In [1]:
"""
"Computational Augmentation of Dance Videos through Artistic Renderings" semester project

Author: Irina Serenko

In this project the MediaPipe model was used for pose estimation and human segmentation.

Credits: https://github.com/google/mediapipe
         https://google.github.io/mediapipe/solutions/pose#resources
         https://jaantollander.com/post/noise-filtering-using-one-euro-filter/

"""

import math
import numpy as np
import cv2
import pandas as pd
import glob
import os
import warnings
warnings.filterwarnings("ignore")

from drawing_styles_mine import *
from drawing_utils_mine import *

from oneEuro import *

In [2]:
data_editions = pd.read_csv("data/data_performances.csv", sep="\t")

In [3]:
import mediapipe as mp
mp_pose = mp.solutions.pose
#mp_drawing = mp.solutions.drawing_utils 
#mp_drawing_styles = mp.solutions.drawing_styles

In [4]:
DATA_PATH = 'D:/prix_lausanne/videos_cut/'
OUTPUT_PATH = 'results/'

# DATA_PATH = './LausannePrix_newtest/videos_cut/'
# OUTPUT_PATH = './LausannePrix_newtest/Results'

# Number of inpainted frames (alpha parameter should be fine-tuned in case of changing the number of frames)
NUM_INPAINTED_FRAMES_INPAINTING = 19
NUM_INPAINTED_FRAMES_SKELETON = 9

# OneEuro filtering parameters
MIN_CUTOFF = 0.05
BETA = 1.0

# Processing of one video from each edition
testing = False
# Save a video with a skeleton
skeleton = True
# Filter (smoothen) the skeleton movements
lpfilter = True
# Save an inpainting video with a background
inpainting_with_background = True
# Save an inpainting video without background
inpainting_without_background = True
# Save csv with coordinates
csv_coordinates = True

global x_track, y_track

# Create folders
if (not os.path.isdir(OUTPUT_PATH)):
    os.mkdir(OUTPUT_PATH)
if skeleton:
    if (not os.path.isdir(OUTPUT_PATH + '/Skeleton')):
        os.mkdir(OUTPUT_PATH + '/Skeleton')
if inpainting_with_background:
    if (not os.path.isdir(OUTPUT_PATH + '/Inpainting')):
        os.mkdir(OUTPUT_PATH + '/Inpainting')
if inpainting_without_background:
    if (not os.path.isdir(OUTPUT_PATH + '/Inpainting_no_background')):
        os.mkdir(OUTPUT_PATH + '/Inpainting_no_background')
if csv_coordinates:
    if (not os.path.isdir(OUTPUT_PATH + '/Landmarks/')):
            os.mkdir(OUTPUT_PATH + '/Landmarks/')

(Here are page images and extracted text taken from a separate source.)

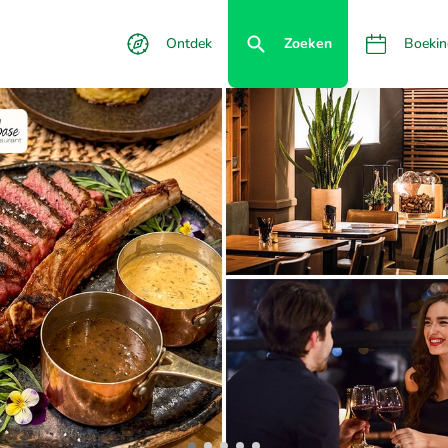
Ontdek
Zoeken
Boekin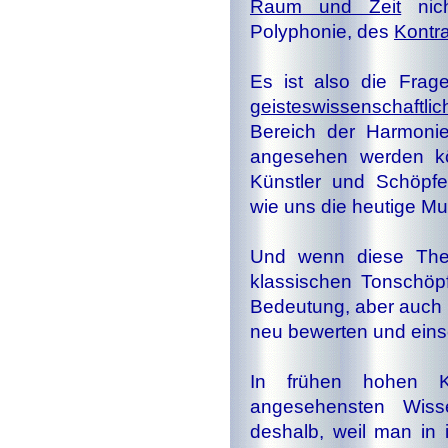
Raum und Zeit
nich
Polyphonie, des
Kontr
Es ist also die Frag
geisteswissenschaftlic
Bereich der Harmoni
angesehen werden kö
Künstler und Schöpfer 
wie uns die heutige Mu
Und wenn diese The
klassischen Tonschöpf
Bedeutung, aber auch 
neu bewerten und eins
In frühen hohen K
angesehensten Wiss
deshalb, weil man in i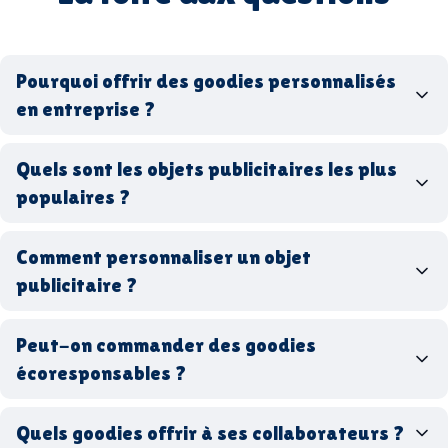
Pourquoi offrir des goodies personnalisés
en entreprise ?
goodies personnalisés
Quels sont les objets publicitaires les plus
populaires ?
goodies d’entreprise
Comment personnaliser un objet
stylos personnalisés
tote bags publicitaires
publicitaire ?
gourdes réutilisables
clés USB
t-
shirts à logo
Made in
Peut-on commander des goodies
France
Made in Europe
goodies hi-tech
écoresponsables ?
Quels goodies offrir à ses collaborateurs ?
goodies écologiques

# Save list of folder names (editions)
editions = [os.path.basename(f.path) for f in os.scandir(DATA_PATH) if f.is_dir()]

In [5]:
# Create a dataframe for landmarks coordinates
if csv_coordinates:
    column_names = ["frame_num", "pose_landmarks", "pose_world_landmarks"]
    df = pd.DataFrame(columns = column_names)

In [None]:
# For video input we are creating a new video with the pose annotation/segmentation mask:

# Create folders for each edition
for edition in editions:
    if skeleton:
        if (not os.path.isdir(OUTPUT_PATH + '/Skeleton/' + edition)):
            os.mkdir(OUTPUT_PATH + '/Skeleton/' + edition)
    if inpainting_with_background:
        if (not os.path.isdir(OUTPUT_PATH + '/Inpainting/' + edition)):
            os.mkdir(OUTPUT_PATH + '/Inpainting/' + edition)
    if inpainting_without_background:
        if (not os.path.isdir(OUTPUT_PATH + '/Inpainting_no_background/' + edition)):
            os.mkdir(OUTPUT_PATH + '/Inpainting_no_background/' + edition)
    if csv_coordinates:
        if (not os.path.isdir(OUTPUT_PATH + '/Landmarks/' + edition)):
            os.mkdir(OUTPUT_PATH + '/Landmarks/' + edition)
    
#     # Get video files list from an edition folder
#     all_videos_from_edition = glob.glob(DATA_PATH + edition + "/*.mp4")
    
    videos_edition = data_editions[data_editions.edition == int(edition.replace("edition",""))].filename.values
    videos_edition = [DATA_PATH + fp for fp in videos_edition]
     
    video_count = 0
    
    for video in videos_edition:
#     for video in all_videos_from_edition:
        
        # Testing (one video from edition)
        if testing:
            if video_count > 0:
                break

        video_input = video
        video_name = os.path.basename(video)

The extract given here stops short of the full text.